When I started there was no RTF or ARTF. The first was probably the Frog 'Fighter' rubber power plane but it was far too expensive for me - you could get a 51" KK Caprice contest glider kit for the same price!
|Percy Verance||01/01/2018 16:48:18|
6732 forum posts
Wow, that takes me back Simon. I think I had one of those Frog Flighter jobs. Were they the ones made from blow moulded plastic, about 24 inch span?
But yes, back then if you saw a model you really liked you had to build it. There was no other way to get one.
The first artf I remember was a Kyosho low wing job back in the early to mid 80's. A new flyer turned up at our field with one and there was a crowd round him, such was the novelty. We'd never imagined such a thing at the time.......... A ready made model aeroplane?
Surely it woud never catch on? Why, half the pleasure was in building the model................
P.S. I never had a Caprice. I built the Nomad, Minimoa and Chief though. Happy days!
Edited By Percy Verance on 01/01/2018 17:02:51
|Rene Wallage||01/01/2018 17:37:33|
116 forum posts
Now would be the appropriate time to insert Monty Python's Four Yorkshire men...
10929 forum posts
On reflection my first model. or is that a "flying toy" was a catapult glider, ready to fly, manufactured in the then West Germany by a company called Gunther. I believe they still exist today, The aircraft was purchased in Germany and initially flown on my aunties farm, in Westphalia, at Nordrath.

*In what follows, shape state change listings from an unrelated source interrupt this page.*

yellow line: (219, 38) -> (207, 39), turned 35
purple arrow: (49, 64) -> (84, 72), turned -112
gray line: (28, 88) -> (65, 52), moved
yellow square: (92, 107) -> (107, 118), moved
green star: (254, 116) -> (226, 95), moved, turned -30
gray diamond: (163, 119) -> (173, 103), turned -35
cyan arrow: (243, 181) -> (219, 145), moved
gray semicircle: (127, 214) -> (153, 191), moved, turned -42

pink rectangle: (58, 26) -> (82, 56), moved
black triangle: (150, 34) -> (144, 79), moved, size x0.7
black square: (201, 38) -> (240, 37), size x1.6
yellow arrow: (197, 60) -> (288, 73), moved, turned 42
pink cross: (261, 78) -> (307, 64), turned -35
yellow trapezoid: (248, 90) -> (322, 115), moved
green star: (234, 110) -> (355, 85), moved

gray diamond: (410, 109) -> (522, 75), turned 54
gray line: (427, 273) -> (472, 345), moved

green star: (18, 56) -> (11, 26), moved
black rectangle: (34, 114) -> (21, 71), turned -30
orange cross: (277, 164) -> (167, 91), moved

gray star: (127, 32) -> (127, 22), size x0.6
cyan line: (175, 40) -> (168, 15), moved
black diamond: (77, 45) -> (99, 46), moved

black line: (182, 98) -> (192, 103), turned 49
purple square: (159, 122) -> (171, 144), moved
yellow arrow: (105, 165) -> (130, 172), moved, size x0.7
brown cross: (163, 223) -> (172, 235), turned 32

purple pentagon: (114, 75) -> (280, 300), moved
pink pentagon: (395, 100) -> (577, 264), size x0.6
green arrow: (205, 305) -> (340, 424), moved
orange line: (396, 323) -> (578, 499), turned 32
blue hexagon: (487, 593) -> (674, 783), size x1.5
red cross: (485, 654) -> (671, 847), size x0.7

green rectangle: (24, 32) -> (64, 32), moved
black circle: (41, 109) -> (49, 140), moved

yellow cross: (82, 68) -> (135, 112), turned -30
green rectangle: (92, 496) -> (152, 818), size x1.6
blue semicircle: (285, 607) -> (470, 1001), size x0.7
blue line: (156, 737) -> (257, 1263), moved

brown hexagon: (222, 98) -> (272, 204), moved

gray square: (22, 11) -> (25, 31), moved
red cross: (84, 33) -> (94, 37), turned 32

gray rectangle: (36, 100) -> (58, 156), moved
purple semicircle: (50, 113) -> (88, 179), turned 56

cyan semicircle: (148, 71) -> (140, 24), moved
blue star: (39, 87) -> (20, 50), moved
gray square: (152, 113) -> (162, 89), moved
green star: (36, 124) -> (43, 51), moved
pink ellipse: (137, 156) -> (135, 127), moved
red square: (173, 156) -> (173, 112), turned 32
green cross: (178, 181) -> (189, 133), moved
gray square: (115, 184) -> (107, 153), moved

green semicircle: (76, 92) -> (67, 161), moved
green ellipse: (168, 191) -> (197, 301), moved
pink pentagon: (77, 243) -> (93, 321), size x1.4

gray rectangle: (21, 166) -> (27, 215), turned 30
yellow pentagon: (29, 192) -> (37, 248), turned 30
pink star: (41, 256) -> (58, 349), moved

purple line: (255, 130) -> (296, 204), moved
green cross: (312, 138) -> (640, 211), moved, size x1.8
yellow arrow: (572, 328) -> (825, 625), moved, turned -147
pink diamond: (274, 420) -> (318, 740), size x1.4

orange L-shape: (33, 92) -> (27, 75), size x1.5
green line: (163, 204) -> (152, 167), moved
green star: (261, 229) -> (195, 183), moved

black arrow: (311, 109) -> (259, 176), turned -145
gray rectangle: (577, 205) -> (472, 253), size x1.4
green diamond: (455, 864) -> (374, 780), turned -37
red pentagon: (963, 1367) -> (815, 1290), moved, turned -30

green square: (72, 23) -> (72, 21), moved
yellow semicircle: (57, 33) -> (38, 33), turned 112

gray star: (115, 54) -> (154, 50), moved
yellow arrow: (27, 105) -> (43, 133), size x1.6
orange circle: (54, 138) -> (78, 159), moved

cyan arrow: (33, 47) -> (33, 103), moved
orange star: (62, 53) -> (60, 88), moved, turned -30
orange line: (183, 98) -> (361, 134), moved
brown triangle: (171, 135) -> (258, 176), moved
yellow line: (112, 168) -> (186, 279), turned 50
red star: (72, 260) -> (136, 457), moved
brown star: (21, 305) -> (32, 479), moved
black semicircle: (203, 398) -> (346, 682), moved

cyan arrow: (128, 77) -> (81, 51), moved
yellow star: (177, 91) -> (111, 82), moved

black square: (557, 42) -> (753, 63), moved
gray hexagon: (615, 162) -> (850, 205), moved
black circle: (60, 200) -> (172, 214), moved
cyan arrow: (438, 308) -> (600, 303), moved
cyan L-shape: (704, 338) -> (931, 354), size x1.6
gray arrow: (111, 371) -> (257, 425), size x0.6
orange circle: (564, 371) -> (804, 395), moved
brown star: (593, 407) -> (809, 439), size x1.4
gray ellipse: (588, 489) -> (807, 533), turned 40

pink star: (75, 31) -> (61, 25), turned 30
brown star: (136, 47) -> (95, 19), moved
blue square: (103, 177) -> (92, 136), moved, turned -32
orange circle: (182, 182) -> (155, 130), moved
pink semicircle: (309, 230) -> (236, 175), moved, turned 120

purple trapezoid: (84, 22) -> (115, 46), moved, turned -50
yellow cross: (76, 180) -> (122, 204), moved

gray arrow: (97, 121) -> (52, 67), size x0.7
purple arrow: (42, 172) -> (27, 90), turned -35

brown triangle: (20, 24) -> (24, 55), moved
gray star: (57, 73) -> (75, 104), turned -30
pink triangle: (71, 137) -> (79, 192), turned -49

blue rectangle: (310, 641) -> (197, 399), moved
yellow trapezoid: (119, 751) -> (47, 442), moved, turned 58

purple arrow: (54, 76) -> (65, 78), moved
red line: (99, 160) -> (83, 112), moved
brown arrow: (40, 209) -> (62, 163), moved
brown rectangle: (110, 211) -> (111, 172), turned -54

On reflection it now seems more modern, a proper flying machine. The wings had a frame made from spring steel wire, with an additional cross member to help in maintaining an ellipse. Today it would be made from CF, The frame had a covering of plastic film stretched over it, with an overlap which was stuck down with an adhesive. The pod type body was hard wood, with a rubber bumper on the nose. The rear fus, was made from a heavier gauge spring steel wire, onto which was a a tailplane frame, which was soldered on, although this was of a "u" shape, to provide a "v" type tail, again covered as per the main wing.
Boy did it fly, when catapulted into the air, it was many, many years before any of my proper, or generally observed other peoples proper models could fly in both distance and duration. I saw it as a toy, now, my opinion is that was a high performance small flying machine.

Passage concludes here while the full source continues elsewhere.